» Activity: Retype the entries below word for word, leaving none out.

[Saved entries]

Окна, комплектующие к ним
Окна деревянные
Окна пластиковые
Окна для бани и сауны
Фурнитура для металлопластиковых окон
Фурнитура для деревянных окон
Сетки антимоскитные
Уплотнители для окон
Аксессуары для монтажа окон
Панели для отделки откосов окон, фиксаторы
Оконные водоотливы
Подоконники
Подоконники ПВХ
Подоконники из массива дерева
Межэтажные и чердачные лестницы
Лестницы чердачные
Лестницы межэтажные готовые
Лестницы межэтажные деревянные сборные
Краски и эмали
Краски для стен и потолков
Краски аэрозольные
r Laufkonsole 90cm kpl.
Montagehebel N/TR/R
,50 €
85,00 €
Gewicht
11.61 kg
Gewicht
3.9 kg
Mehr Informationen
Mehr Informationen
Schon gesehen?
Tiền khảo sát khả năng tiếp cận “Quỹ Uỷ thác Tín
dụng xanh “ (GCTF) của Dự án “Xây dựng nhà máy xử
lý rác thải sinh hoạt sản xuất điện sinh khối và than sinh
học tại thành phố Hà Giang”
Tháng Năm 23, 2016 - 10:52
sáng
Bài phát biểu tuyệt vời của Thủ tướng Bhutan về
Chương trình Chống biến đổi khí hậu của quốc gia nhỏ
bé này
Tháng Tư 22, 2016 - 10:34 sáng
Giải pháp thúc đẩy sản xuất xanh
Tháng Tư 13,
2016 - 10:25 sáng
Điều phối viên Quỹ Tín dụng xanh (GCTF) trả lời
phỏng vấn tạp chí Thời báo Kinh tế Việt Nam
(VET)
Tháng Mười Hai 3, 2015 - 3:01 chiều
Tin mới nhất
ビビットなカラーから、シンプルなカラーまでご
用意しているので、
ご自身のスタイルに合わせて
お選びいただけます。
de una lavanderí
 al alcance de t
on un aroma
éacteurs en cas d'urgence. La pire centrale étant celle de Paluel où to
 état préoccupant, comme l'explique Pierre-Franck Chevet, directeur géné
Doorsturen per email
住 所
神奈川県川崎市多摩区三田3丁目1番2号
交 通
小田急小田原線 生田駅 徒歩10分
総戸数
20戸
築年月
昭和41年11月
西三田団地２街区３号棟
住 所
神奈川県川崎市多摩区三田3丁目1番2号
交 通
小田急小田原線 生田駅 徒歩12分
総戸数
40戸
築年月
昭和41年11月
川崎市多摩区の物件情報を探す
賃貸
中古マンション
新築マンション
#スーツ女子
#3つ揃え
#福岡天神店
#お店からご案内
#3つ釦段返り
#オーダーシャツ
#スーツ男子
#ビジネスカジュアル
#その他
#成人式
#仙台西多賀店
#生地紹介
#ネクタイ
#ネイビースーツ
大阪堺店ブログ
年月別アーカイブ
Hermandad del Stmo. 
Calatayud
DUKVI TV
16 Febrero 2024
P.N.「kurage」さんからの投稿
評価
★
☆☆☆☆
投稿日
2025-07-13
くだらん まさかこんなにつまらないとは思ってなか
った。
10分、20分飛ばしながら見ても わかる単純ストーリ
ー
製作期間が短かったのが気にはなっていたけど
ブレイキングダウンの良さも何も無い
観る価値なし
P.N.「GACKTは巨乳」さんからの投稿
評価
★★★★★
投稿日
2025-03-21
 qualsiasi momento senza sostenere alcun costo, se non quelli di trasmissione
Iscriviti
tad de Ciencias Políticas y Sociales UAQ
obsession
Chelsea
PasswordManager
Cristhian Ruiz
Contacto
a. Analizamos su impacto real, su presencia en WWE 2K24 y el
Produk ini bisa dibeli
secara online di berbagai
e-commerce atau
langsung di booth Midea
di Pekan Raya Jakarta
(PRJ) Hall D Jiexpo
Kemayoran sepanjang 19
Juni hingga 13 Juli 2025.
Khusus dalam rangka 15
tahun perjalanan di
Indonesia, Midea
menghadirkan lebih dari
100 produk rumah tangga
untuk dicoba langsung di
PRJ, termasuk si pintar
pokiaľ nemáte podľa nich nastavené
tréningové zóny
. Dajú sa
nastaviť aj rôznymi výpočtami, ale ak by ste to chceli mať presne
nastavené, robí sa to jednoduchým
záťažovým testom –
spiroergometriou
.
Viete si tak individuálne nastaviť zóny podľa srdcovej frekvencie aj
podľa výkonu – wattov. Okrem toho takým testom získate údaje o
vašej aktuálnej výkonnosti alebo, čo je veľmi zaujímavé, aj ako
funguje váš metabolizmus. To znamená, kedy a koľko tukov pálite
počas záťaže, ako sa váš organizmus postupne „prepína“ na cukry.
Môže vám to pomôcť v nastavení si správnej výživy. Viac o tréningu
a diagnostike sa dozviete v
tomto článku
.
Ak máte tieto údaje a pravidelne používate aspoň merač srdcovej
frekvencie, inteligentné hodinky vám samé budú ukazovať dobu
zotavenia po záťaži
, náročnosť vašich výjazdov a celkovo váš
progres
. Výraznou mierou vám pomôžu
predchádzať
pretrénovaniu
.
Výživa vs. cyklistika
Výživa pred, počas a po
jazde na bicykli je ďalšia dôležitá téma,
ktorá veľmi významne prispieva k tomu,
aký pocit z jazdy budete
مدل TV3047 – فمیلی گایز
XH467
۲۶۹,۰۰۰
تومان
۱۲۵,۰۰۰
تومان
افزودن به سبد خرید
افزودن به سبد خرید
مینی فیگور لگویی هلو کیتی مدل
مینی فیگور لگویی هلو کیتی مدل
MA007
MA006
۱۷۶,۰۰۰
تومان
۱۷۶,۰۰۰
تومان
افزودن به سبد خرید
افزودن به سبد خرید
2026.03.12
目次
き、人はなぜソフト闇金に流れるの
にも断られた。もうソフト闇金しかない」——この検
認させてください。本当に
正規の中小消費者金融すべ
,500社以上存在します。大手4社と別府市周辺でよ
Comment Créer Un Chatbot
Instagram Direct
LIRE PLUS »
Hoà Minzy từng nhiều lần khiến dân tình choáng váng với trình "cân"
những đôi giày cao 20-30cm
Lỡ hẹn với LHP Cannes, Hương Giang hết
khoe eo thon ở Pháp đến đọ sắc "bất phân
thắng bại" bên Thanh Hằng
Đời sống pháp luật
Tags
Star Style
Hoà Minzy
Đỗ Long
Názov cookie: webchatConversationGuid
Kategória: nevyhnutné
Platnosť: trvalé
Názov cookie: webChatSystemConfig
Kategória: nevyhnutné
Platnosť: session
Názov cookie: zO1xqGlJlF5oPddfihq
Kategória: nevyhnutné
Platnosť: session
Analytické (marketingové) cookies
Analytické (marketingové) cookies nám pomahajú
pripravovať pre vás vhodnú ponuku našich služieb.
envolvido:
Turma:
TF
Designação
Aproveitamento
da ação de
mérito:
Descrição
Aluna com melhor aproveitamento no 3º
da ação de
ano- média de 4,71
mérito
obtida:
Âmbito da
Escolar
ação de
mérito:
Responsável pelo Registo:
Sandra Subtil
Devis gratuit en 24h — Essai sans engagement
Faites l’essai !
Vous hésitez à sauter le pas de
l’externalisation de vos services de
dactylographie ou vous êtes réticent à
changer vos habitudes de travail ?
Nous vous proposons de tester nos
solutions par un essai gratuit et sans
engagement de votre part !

» Answer box:
Окна, комплектующие к ним
Окна деревянные
Окна пластиковые
Окна для бани и сауны
Фурнитура для металлопластиковых окон
Фурнитура для деревянных окон
Сетки антимоскитные
Уплотнители для окон
Аксессуары для монтажа окон
Панели для отделки откосов окон, фиксаторы
Оконные водоотливы
Подоконники
Подоконники ПВХ
Подоконники из массива дерева
Межэтажные и чердачные лестницы
Лестницы чердачные
Лестницы межэтажные готовые
Лестницы межэтажные деревянные сборные
Краски и эмали
Краски для стен и потолков
Краски аэрозольные
r Laufkonsole 90cm kpl.
Montagehebel N/TR/R
,50 €
85,00 €
Gewicht
11.61 kg
Gewicht
3.9 kg
Mehr Informationen
Mehr Informationen
Schon gesehen?
Tiền khảo sát khả năng tiếp cận “Quỹ Uỷ thác Tín
dụng xanh “ (GCTF) của Dự án “Xây dựng nhà máy xử
lý rác thải sinh hoạt sản xuất điện sinh khối và than sinh
học tại thành phố Hà Giang”
Tháng Năm 23, 2016 - 10:52
sáng
Bài phát biểu tuyệt vời của Thủ tướng Bhutan về
Chương trình Chống biến đổi khí hậu của quốc gia nhỏ
bé này
Tháng Tư 22, 2016 - 10:34 sáng
Giải pháp thúc đẩy sản xuất xanh
Tháng Tư 13,
2016 - 10:25 sáng
Điều phối viên Quỹ Tín dụng xanh (GCTF) trả lời
phỏng vấn tạp chí Thời báo Kinh tế Việt Nam
(VET)
Tháng Mười Hai 3, 2015 - 3:01 chiều
Tin mới nhất
ビビットなカラーから、シンプルなカラーまでご
用意しているので、
ご自身のスタイルに合わせて
お選びいただけます。
de una lavanderí
 al alcance de t
on un aroma
éacteurs en cas d'urgence. La pire centrale étant celle de Paluel où to
 état préoccupant, comme l'explique Pierre-Franck Chevet, directeur géné
Doorsturen per email
住 所
神奈川県川崎市多摩区三田3丁目1番2号
交 通
小田急小田原線 生田駅 徒歩10分
総戸数
20戸
築年月
昭和41年11月
西三田団地２街区３号棟
住 所
神奈川県川崎市多摩区三田3丁目1番2号
交 通
小田急小田原線 生田駅 徒歩12分
総戸数
40戸
築年月
昭和41年11月
川崎市多摩区の物件情報を探す
賃貸
中古マンション
新築マンション
#スーツ女子
#3つ揃え
#福岡天神店
#お店からご案内
#3つ釦段返り
#オーダーシャツ
#スーツ男子
#ビジネスカジュアル
#その他
#成人式
#仙台西多賀店
#生地紹介
#ネクタイ
#ネイビースーツ
大阪堺店ブログ
年月別アーカイブ
Hermandad del Stmo. 
Calatayud
DUKVI TV
16 Febrero 2024
P.N.「kurage」さんからの投稿
評価
★
☆☆☆☆
投稿日
2025-07-13
くだらん まさかこんなにつまらないとは思ってなか
った。
10分、20分飛ばしながら見ても わかる単純ストーリ
ー
製作期間が短かったのが気にはなっていたけど
ブレイキングダウンの良さも何も無い
観る価値なし
P.N.「GACKTは巨乳」さんからの投稿
評価
★★★★★
投稿日
2025-03-21
 qualsiasi momento senza sostenere alcun costo, se non quelli di trasmissione
Iscriviti
tad de Ciencias Políticas y Sociales UAQ
obsession
Chelsea
PasswordManager
Cristhian Ruiz
Contacto
a. Analizamos su impacto real, su presencia en WWE 2K24 y el
Produk ini bisa dibeli
secara online di berbagai
e-commerce atau
langsung di booth Midea
di Pekan Raya Jakarta
(PRJ) Hall D Jiexpo
Kemayoran sepanjang 19
Juni hingga 13 Juli 2025.
Khusus dalam rangka 15
tahun perjalanan di
Indonesia, Midea
menghadirkan lebih dari
100 produk rumah tangga
untuk dicoba langsung di
PRJ, termasuk si pintar
pokiaľ nemáte podľa nich nastavené
tréningové zóny
. Dajú sa
nastaviť aj rôznymi výpočtami, ale ak by ste to chceli mať presne
nastavené, robí sa to jednoduchým
záťažovým testom –
spiroergometriou
.
Viete si tak individuálne nastaviť zóny podľa srdcovej frekvencie aj
podľa výkonu – wattov. Okrem toho takým testom získate údaje o
vašej aktuálnej výkonnosti alebo, čo je veľmi zaujímavé, aj ako
funguje váš metabolizmus. To znamená, kedy a koľko tukov pálite
počas záťaže, ako sa váš organizmus postupne „prepína“ na cukry.
Môže vám to pomôcť v nastavení si správnej výživy. Viac o tréningu
a diagnostike sa dozviete v
tomto článku
.
Ak máte tieto údaje a pravidelne používate aspoň merač srdcovej
frekvencie, inteligentné hodinky vám samé budú ukazovať dobu
zotavenia po záťaži
, náročnosť vašich výjazdov a celkovo váš
progres
. Výraznou mierou vám pomôžu
predchádzať
pretrénovaniu
.
Výživa vs. cyklistika
Výživa pred, počas a po
jazde na bicykli je ďalšia dôležitá téma,
ktorá veľmi významne prispieva k tomu,
aký pocit z jazdy budete
مدل TV3047 – فمیلی گایز
XH467
۲۶۹,۰۰۰
تومان
۱۲۵,۰۰۰
تومان
افزودن به سبد خرید
افزودن به سبد خرید
مینی فیگور لگویی هلو کیتی مدل
مینی فیگور لگویی هلو کیتی مدل
MA007
MA006
۱۷۶,۰۰۰
تومان
۱۷۶,۰۰۰
تومان
افزودن به سبد خرید
افزودن به سبد خرید
2026.03.12
目次
き、人はなぜソフト闇金に流れるの
にも断られた。もうソフト闇金しかない」——この検
認させてください。本当に
正規の中小消費者金融すべ
,500社以上存在します。大手4社と別府市周辺でよ
Comment Créer Un Chatbot
Instagram Direct
LIRE PLUS »
Hoà Minzy từng nhiều lần khiến dân tình choáng váng với trình "cân"
những đôi giày cao 20-30cm
Lỡ hẹn với LHP Cannes, Hương Giang hết
khoe eo thon ở Pháp đến đọ sắc "bất phân
thắng bại" bên Thanh Hằng
Đời sống pháp luật
Tags
Star Style
Hoà Minzy
Đỗ Long
Názov cookie: webchatConversationGuid
Kategória: nevyhnutné
Platnosť: trvalé
Názov cookie: webChatSystemConfig
Kategória: nevyhnutné
Platnosť: session
Názov cookie: zO1xqGlJlF5oPddfihq
Kategória: nevyhnutné
Platnosť: session
Analytické (marketingové) cookies
Analytické (marketingové) cookies nám pomahajú
pripravovať pre vás vhodnú ponuku našich služieb.
envolvido:
Turma:
TF
Designação
Aproveitamento
da ação de
mérito:
Descrição
Aluna com melhor aproveitamento no 3º
da ação de
ano- média de 4,71
mérito
obtida:
Âmbito da
Escolar
ação de
mérito:
Responsável pelo Registo:
Sandra Subtil
Devis gratuit en 24h — Essai sans engagement
Faites l’essai !
Vous hésitez à sauter le pas de
l’externalisation de vos services de
dactylographie ou vous êtes réticent à
changer vos habitudes de travail ?
Nous vous proposons de tester nos
solutions par un essai gratuit et sans
engagement de votre part !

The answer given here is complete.